Dans les cliniques publiques, il y a déjà des consultations destinées à dissuader les femmes d’avorter, mais de nouvelles recommandations du ministère de la Santé préconisent une stratégie plus musclée.

Selon l’éminente démographe Viktoria Sakievitch, les hôpitaux doivent désormais « les arrêter, faire pression sur [les femmes], les effrayer ».

Dans certaines régions, il y a des primes financières pour les médecins qui parviennent à convaincre une patiente de ne pas avorter.

La plupart des femmes avortant en Russie étant déjà des mères financièrement démunies, M. Sakievitch craint qu’une politique répressive puisse conduire à l’émergence d’un dangereux marché noir des pilules abortives, voire, à terme, à des interventions chirurgicales clandestines.

Cette politique de restriction ne fait pas d’ailleurs l’unanimité même dans l’entourage de M. Poutine.
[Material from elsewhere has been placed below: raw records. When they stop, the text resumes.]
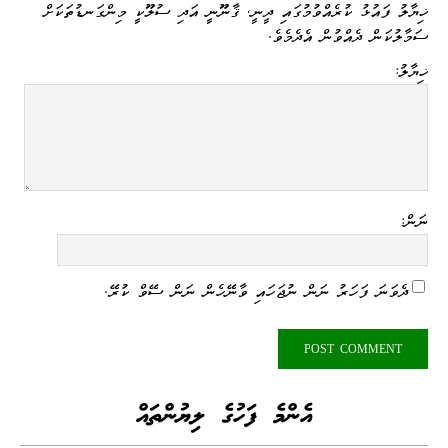
ޚިޔާލު ފައުޅު ކުރެއްވުމުގައި ދީނީ، ޤާނޫނީ އަދި ސުލޫކީ މިންގަނޑުތަކަށް
ސަމާލުކަން ދެއްވުން އެދެމެވެ.
ޚިޔާލު:
ނަން:
ދެވަނަ ފަހަރު ނަން ނުޖަހައި ވާނޭހެން ނަން ސޭވް ކުރޭ.
އެންމެ ފަހުގެ ލިޔުންތައް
Ainsi, Valentina Matvienko, la présidente de la chambre haute du Parlement, a averti que l’interdiction de l’avortement aurait des « conséquences tragiques ».

Pour la politologue Ekaterina Schulmann, les autorités russes se trompent en orientant leur croisade nataliste sur les femmes. « Elles devraient lutter contre la mortalité précoce des hommes, principale cause de la diminution de la population, au lieu d’essayer d’inciter les femmes à avoir plus d’enfants ».

Mais le sujet est tabou au moment où le Kremlin envoie par centaines de milliers des soldats sur le champ de bataille.  

Dès lors, des observateurs craignent que le pouvoir décide de serrer progressivement la vis à l’avortement, par exemple en la retirant des soins accessibles dans le cadre de l’assurance maladie.

Pour Sergueï Zakharov, démographe à l’Université de Strasbourg en France, cette approche est vouée à l’échec : « Ce serait faire comme l’Espagne de Franco ou l’Italie de Mussolini […] cela n’a jamais fonctionné ».